Clickhouse: Data get lost on heavy load via KafkaEngine

Created on 20 Mar 2019 · 29Comments · Source: ClickHouse/ClickHouse

We have created Yandex tank scenario in order to test the database on heavy load.
We use KafkaEngine to populate the database. The problem is that the database starts loosing data at 100rps.

How to reproduce

Create kafka group named _labeling__test_shard_localhost_
Create kafka topic named _labeling__all_
Create the database schema defined in DB_SCHEMA.txt
Install Yandex tank
Use tank python script and configution files attached to this issue
Run tank via the following command:
_sudo docker run -v $(pwd):/var/loadtest -v $SSH_AUTH_SOCK:/ssh-agent -e SSH_AUTH_SOCK=/ssh-agent --net host -it direvius/yandex-tank -c ch_kafka_conf.yaml_

Expected behavior
The tank executes 100 requests, 30000 records each.
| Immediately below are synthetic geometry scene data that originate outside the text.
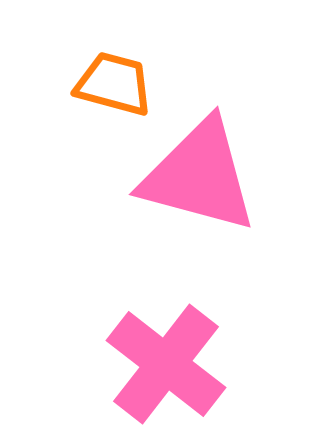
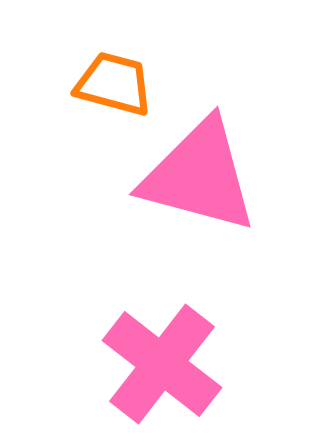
pink cross: moved 4 px left
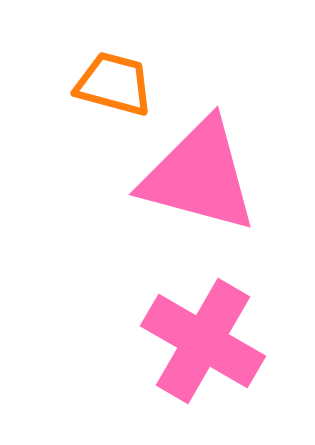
pink cross: moved 41 px right, 23 px up; rotated 8 degrees counterclockwise
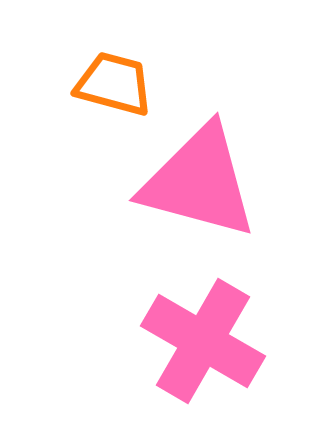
pink triangle: moved 6 px down
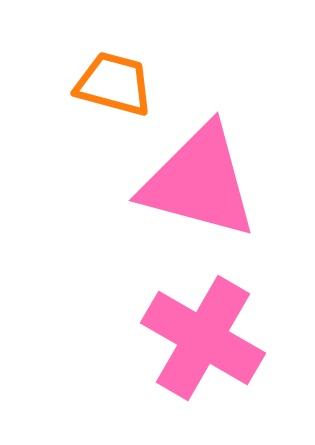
pink cross: moved 3 px up
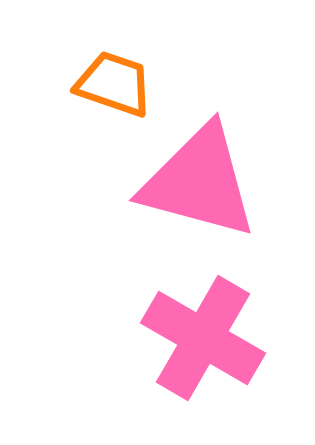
orange trapezoid: rotated 4 degrees clockwise
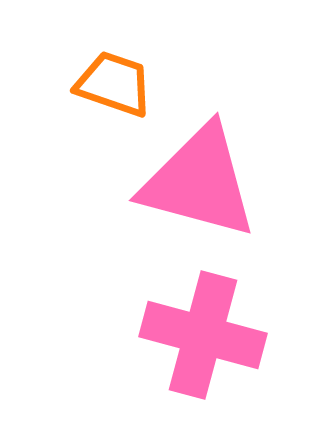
pink cross: moved 3 px up; rotated 15 degrees counterclockwise
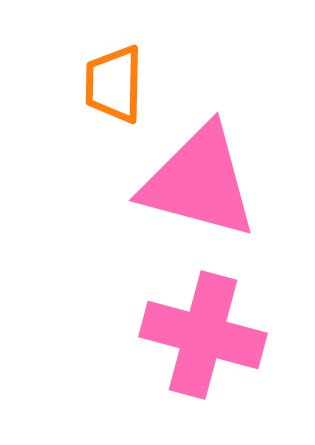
orange trapezoid: rotated 108 degrees counterclockwise
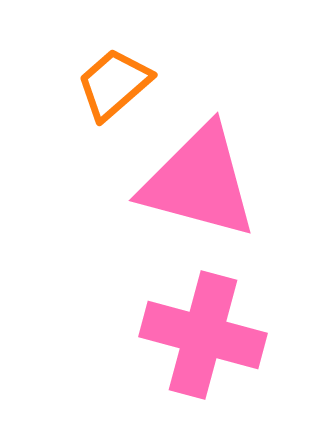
orange trapezoid: rotated 48 degrees clockwise
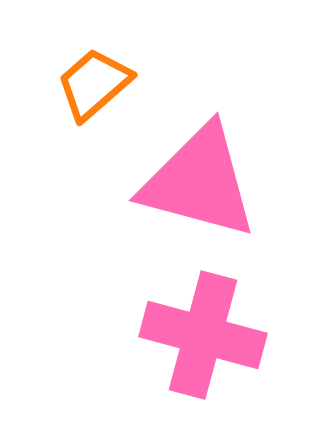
orange trapezoid: moved 20 px left
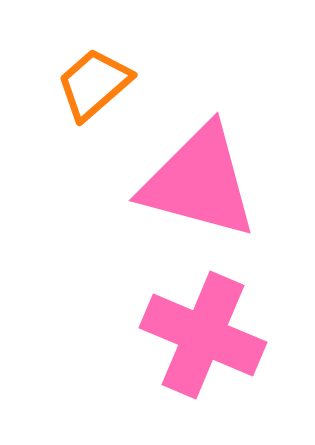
pink cross: rotated 8 degrees clockwise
So you should end up having 3000000 records via select count(), but you'll get less due to data loss.
To make sure that Kafka works as expected we used standard Kafka console consumer and it consumes exactly 3000000 messages.

Error message and/or stacktrace
There is nothing in server log file that corresponds to this issue.

Additional context
We do use the following versions of SW:

Kafka 2.11
Clickhouse 19.3.4 and the latest

DB_SCHEMA.txt
ya_tank.zip

bug comp-kafka st-need-info v19.3

Source

aegorov05

Most helpful comment

https://gist.github.com/k0st1an/7767a7584751a3cca8e9511b86e54465

Since version 19.3.3 a problem has appeared:

In Clickhouse v19.4.3.11:
953770

In Clickhouse v19.4.2.7:
996993

In Clickhouse v19.4.1.3:
955197

In Clickhouse v19.4.0.49:
981035

In Clickhouse v19.4.0:
974905

In Clickhouse v19.3.9:
977697

In Clickhouse v19.3.8:
979060

In Clickhouse v19.3.7:
996120

In Clickhouse v19.3.6:
934678

In Clickhouse v19.3.5:
962754

In Clickhouse v19.3.4:
945722

In Clickhouse v19.3.3:
983144

In Clickhouse v19.1.9:
1000000

k0st1an on 14 Apr 2019

👍5

All 29 comments

I thought @den-crane helped yu to find the root of the problem in telegram chat?
As I understand the reason of "missing" rows was wrong order by columns in VersionedCollapsingMergeTree? Or it was not the only problem?

filimonov on 20 Mar 2019

VersionedCollapsingMergeTree is a very specific table engine. Do you have a reason to use it?
Does the issue persist if you use MergeTree?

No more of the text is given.